*Activity*. Write out all the records exactly, and keep any images out.

*Record set*.
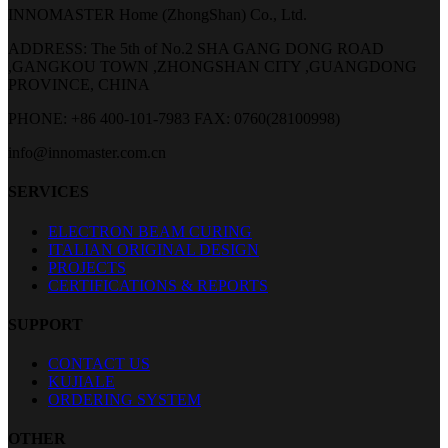
INNOMASTER Home (ZhongShan) Co., Ltd.
ADDRESS: The 5th of No.2 SHA GANG DONG ROAD
,GANGKOU TOWN ,ZHONGSHAN CITY ,GUANGDONG
PROVINCE, CHINA
PHONE: +86 400-101-7983
FAX: 0760(28100998)
info@innomaster.com.cn
SERVICES
ELECTRON BEAM CURING
ITALIAN ORIGINAL DESIGN
PROJECTS
CERTIFICATIONS & REPORTS
SUPPORT
CONTACT US
KUJIALE
ORDERING SYSTEM
OTHER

*Exercise output*.
INNOMASTER Home (ZhongShan) Co., Ltd.
ADDRESS: The 5th of No.2 SHA GANG DONG ROAD
,GANGKOU TOWN ,ZHONGSHAN CITY ,GUANGDONG
PROVINCE, CHINA
PHONE: +86 400-101-7983
FAX: 0760(28100998)
info@innomaster.com.cn
SERVICES
ELECTRON BEAM CURING
ITALIAN ORIGINAL DESIGN
PROJECTS
CERTIFICATIONS & REPORTS
SUPPORT
CONTACT US
KUJIALE
ORDERING SYSTEM
OTHER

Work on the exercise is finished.